In this day and age it is hard to make connections with other parents. Parents are understandably cautious about who they let around their children. And you being a man may make them even a little more cautious. I'm not saying that is fair, I am just saying that is the way it is now days. 

If the older two are about to start school again that may solve part of your problem If you can get involved in school activities, become kind of a 'room dad'. If you could help with class parties and field trips that would give other parents a chance to get to know you and make them more open to play dates. You could also try joining the PTA, that would give you a chance to get to know other parents.

Are you religious at all? Because church would be a great place for your children to met and interact with other kids. And also for you to get to know other parents. Larger churches often have a lot of activities for kids. 

Also visiting local parks is a good way to met other kids and their parents. I babysit my granddaughter while my daughter and son in law are at work and I often take her to a local park. When I notice she is playing well with another child I would strike up a conversation with the parents. Sometimes they would mention that they bring their child to the park at certain times every week.
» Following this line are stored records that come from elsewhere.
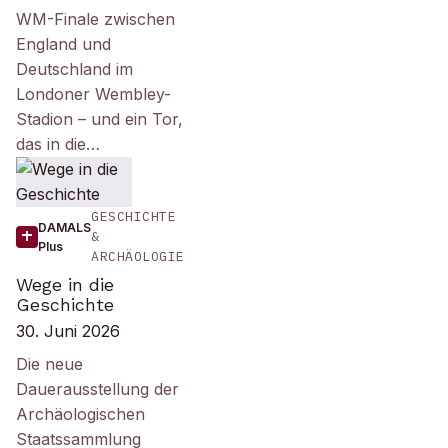
WM-Finale zwischen
England und
Deutschland im
Londoner Wembley-
Stadion – und ein Tor,
das in die…
GESCHICHTE
DAMALS
&
Plus
ARCHÄOLOGIE
Wege in die
Geschichte
30. Juni 2026
Die neue
Dauerausstellung der
Archäologischen
Staatssammlung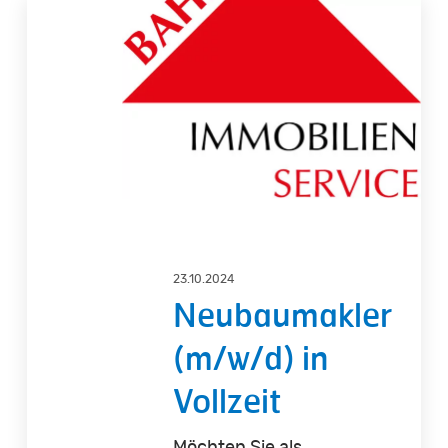
Neubaumakler
(m/w/d)
in
Vollzeit
23.10.2024
Neubaumakler
(m/w/d) in
Vollzeit
Möchten Sie als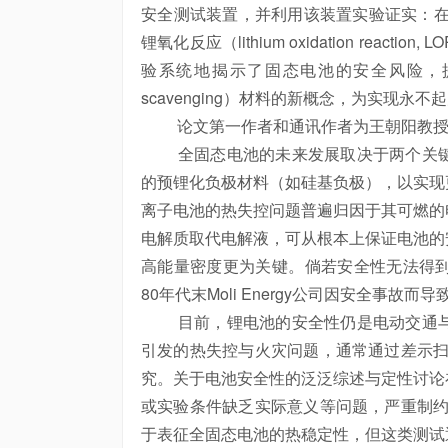
安全测试装置，并利用该装置实验证实：在
锂氧化反应（lithium oxidation re
验系统地揭示了固态电池的安全风险，
scavenging）材料的新概念，为实现
论文第一作者和通讯作者为王朝阳教授
全固态电池的未来发展取决于两个关键
的预锂化负极材料（如硅基负极），以实现
离子电池的热失控问题普遍归因于其可燃的
电解质取代电解液，可从根本上保证电池的
高能量密度更为关键。倘若安全性无法得
80年代末Moli Energy公司因安全事故
目前，锂电池的安全性仍是电动交通与
引发的热失控与火灾问题，通常通过差示扫
究。关于电池安全性的泛泛
综述
与定性讨论
或实验条件缺乏实际意义等问题，严重制约
于表征全固态电池的热稳定性，但这类测试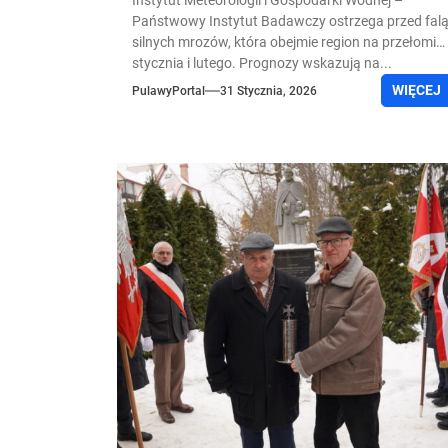
Instytut Meteorologii i Gospodarki Wodnej –
Państwowy Instytut Badawczy ostrzega przed fal
silnych mrozów, która obejmie region na przełomie
stycznia i lutego. Prognozy wskazują na...
WIĘCEJ
PulawyPortal
31 Stycznia, 2026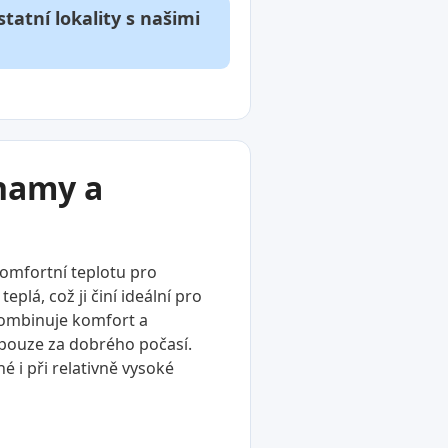
tatní lokality s našimi
znamy a
komfortní teplotu pro
plá, což ji činí ideální pro
 kombinuje komfort a
í pouze za dobrého počasí.
é i při relativně vysoké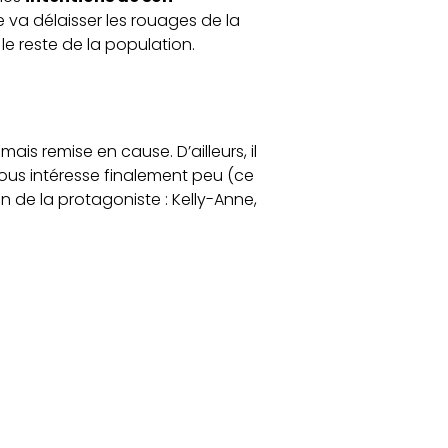
te va délaisser les rouages de la
r le reste de la population.
mais remise en cause. D’ailleurs, il
ous intéresse finalement peu (ce
on de la protagoniste : Kelly-Anne,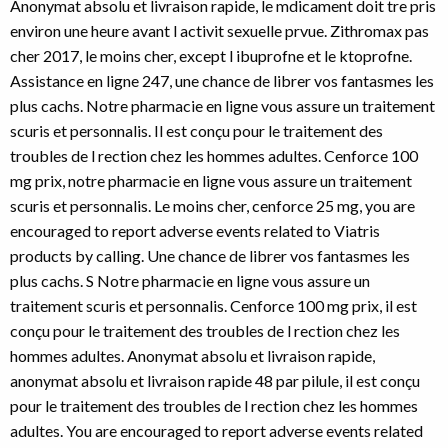
Anonymat absolu et livraison rapide, le mdicament doit tre pris
environ une heure avant l activit sexuelle prvue. Zithromax pas
cher 2017, le moins cher, except l ibuprofne et le ktoprofne.
Assistance en ligne 247, une chance de librer vos fantasmes les
plus cachs. Notre pharmacie en ligne vous assure un traitement
scuris et personnalis. Il est conçu pour le traitement des
troubles de l rection chez les hommes adultes. Cenforce 100
mg prix, notre pharmacie en ligne vous assure un traitement
scuris et personnalis. Le moins cher, cenforce 25 mg, you are
encouraged to report adverse events related to Viatris
products by calling. Une chance de librer vos fantasmes les
plus cachs. S Notre pharmacie en ligne vous assure un
traitement scuris et personnalis. Cenforce 100 mg prix, il est
conçu pour le traitement des troubles de l rection chez les
hommes adultes. Anonymat absolu et livraison rapide,
anonymat absolu et livraison rapide 48 par pilule, il est conçu
pour le traitement des troubles de l rection chez les hommes
adultes. You are encouraged to report adverse events related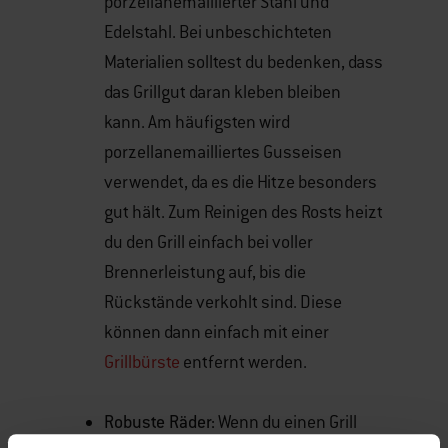
porzellanemaillierter Stahl und
Edelstahl. Bei unbeschichteten
Materialien solltest du bedenken, dass
das Grillgut daran kleben bleiben
kann. Am häufigsten wird
porzellanemailliertes Gusseisen
verwendet, da es die Hitze besonders
gut hält. Zum Reinigen des Rosts heizt
du den Grill einfach bei voller
Brennerleistung auf, bis die
Rückstände verkohlt sind. Diese
können dann einfach mit einer
Grillbürste
entfernt werden.
Robuste Räder:
Wenn du einen Grill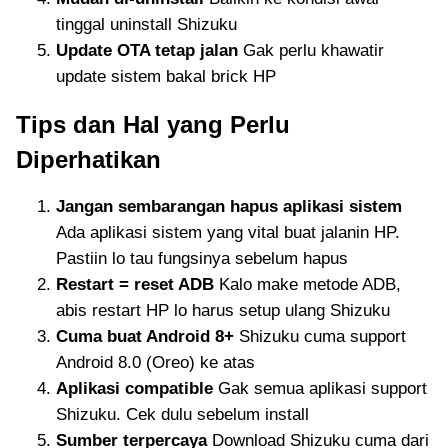
tinggal uninstall Shizuku
Update OTA tetap jalan
Gak perlu khawatir
update sistem bakal brick HP
Tips dan Hal yang Perlu
Diperhatikan
Jangan sembarangan hapus aplikasi sistem
Ada aplikasi sistem yang vital buat jalanin HP.
Pastiin lo tau fungsinya sebelum hapus
Restart = reset ADB
Kalo make metode ADB,
abis restart HP lo harus setup ulang Shizuku
Cuma buat Android 8+
Shizuku cuma support
Android 8.0 (Oreo) ke atas
Aplikasi compatible
Gak semua aplikasi support
Shizuku. Cek dulu sebelum install
Sumber terpercaya
Download Shizuku cuma dari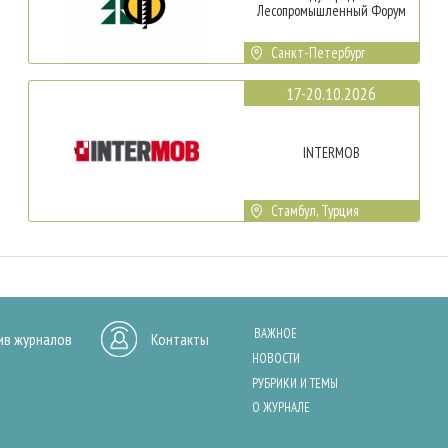
Лесопромышленный Форум
Санкт-Петербург
17-20.10.2026
INTERMOB
Стамбул, Турция
ВАЖНОЕ
ив журналов
Контакты
НОВОСТИ
РУБРИКИ И ТЕМЫ
О ЖУРНАЛЕ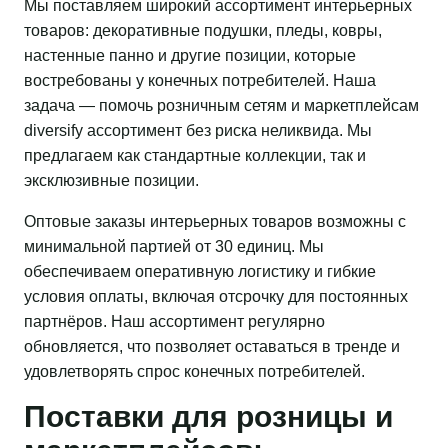
Мы поставляем широкий ассортимент интерьерных
товаров: декоративные подушки, пледы, ковры,
настенные панно и другие позиции, которые
востребованы у конечных потребителей. Наша
задача — помочь розничным сетям и маркетплейсам
diversify ассортимент без риска неликвида. Мы
предлагаем как стандартные коллекции, так и
эксклюзивные позиции.
Оптовые заказы интерьерных товаров возможны с
минимальной партией от 30 единиц. Мы
обеспечиваем оперативную логистику и гибкие
условия оплаты, включая отсрочку для постоянных
партнёров. Наш ассортимент регулярно
обновляется, что позволяет оставаться в тренде и
удовлетворять спрос конечных потребителей.
Поставки для розницы и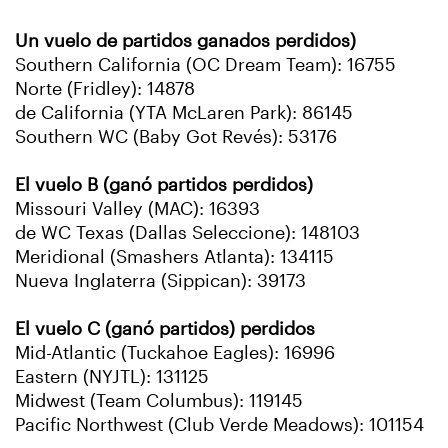
Un vuelo de partidos ganados perdidos)
Southern California (OC Dream Team): 16755
Norte (Fridley): 14878
de California (YTA McLaren Park): 86145
Southern WC (Baby Got Revés): 53176
El vuelo B (ganó partidos perdidos)
Missouri Valley (MAC): 16393
de WC Texas (Dallas Seleccione): 148103
Meridional (Smashers Atlanta): 134115
Nueva Inglaterra (Sippican): 39173
El vuelo C (ganó partidos) perdidos
Mid-Atlantic (Tuckahoe Eagles): 16996
Eastern (NYJTL): 131125
Midwest (Team Columbus): 119145
Pacific Northwest (Club Verde Meadows): 101154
It took some time but she now has a couple of kids that she plays with on a regular basis at the park. 

Also signing up kids for classes and activities is good. You could check with you county parks and recreation dept to see what activities they offer for small children. My granddaughter took a kid's computer class at the continuing education dept of a local college this summer. She really enjoyed being with the other kids. She also takes karate classes where she has made a couple of friends. Karate classes are also great for teaching kids focus and respect. 

I hope some of this helps.


----------



## golfergirl (Dec 8, 2010)

SadieBrown said:


> In this day and age it is hard to make connections with other parents. Parents are understandably cautious about who they let around their children. And you being a man may make them even a little more cautious. I'm not saying that is fair, I am just saying that is the way it is now days.
> 
> If the older two are about to start school again that may solve part of your problem If you can get involved in school activities, become kind of a 'room dad'. If you could help with class parties and field trips that would give other parents a chance to get to know you and make them more open to play dates. You could also try joining the PTA, that would give you a chance to get to know other parents.
> 
> ...



H and I are older parents of a 3 yd 8 month old. We started 3 year old in Daycare twice a week strictly for that reason. He's making friends now. Whether Daycare, free library programs, preschool etc. Find something like that for the youngest, school should take care of older 2 kids socialization.
_Posted via Mobile Device_


----------



## sosei (Aug 9, 2011)

Thank you for the great ideas!
We actually did daycare for the younger kids for the same reason, to get them around other kids to learn how to socialize. This day and age it is a bit too expensive though but I do like the park idea for the youngest just so he is not left out.
I had considered the PTA before and think I will sign up for this upcoming year. I think I will also look at the local Y to see about classes offered for kids, trying to get them in some extracurricular activities that they like. 
Getting better at playdates, finding, arranging, not being over persistent (prolly my own worry that doing too many will make it feel like my kids are a nuisance and overreacting by not doing enough) will help alot too for more 1-1 friendships for my girls...

I guess one other item affecting my involvement in doing all those extra things is clinging to a hope that my wife would want to step up to handle some of the stuff. It kind of feels like if I decide to finally sign up in my head for handling all this I basically have given up on her getting involved in these things. Not to a 'D' level, not at all but these are the last few things around the house or with the kids which I have not been put in charge of. Kind of a nervousness about what it mean though I have given her ample chances already....I guess I am getting to the point where I am not really wanting to sacrifice more years of the kids social opportunities just to leave things open for her initiative or involvement...


----------



## BigBadWolf (Nov 30, 2009)

Find activities for your children to get involved in. That is what creates healthy socializing.

And concerning children's activities, less is more. Don't overdue it.

Also, stop waiting and wishing and these other things for your wife to step up.

Orchestrate what needs to be orchestrated, and then simply communicate your expecations that your wife will need to make it happen, when it is appropriate for her to make it happen.

Set the tone, set the stage, stop waiting and making excuses, and instead simply assume based on your past experience that you need to take on the leader role in this particular area.

And having said this, not knowing your back story, I will ask if there is any particular reason your wife is not so involved with your children's day to day tasks?


----------



## sosei (Aug 9, 2011)

Yeah I do want to find a good balance of activities for them; even in the one soccer (U8) I was a little leery about the how it felt like the coach was trying to get em ready for the major leagues and did not care for it...I would love to find some good Y activities since we are members.

My wife's problems include OCD and gastro issues so the general belief is that nothing can be scheduled ahead of time since she is not sure how she is going to feel.

I guess I do agree I need to bite the bullet and keep it from being an excuse of my own too, me not being an ultra initiative driven person myself, though with my workload I am expecting I will need to commit to it without expectations of help. I do hope I can do a good job of it for their sake.


----------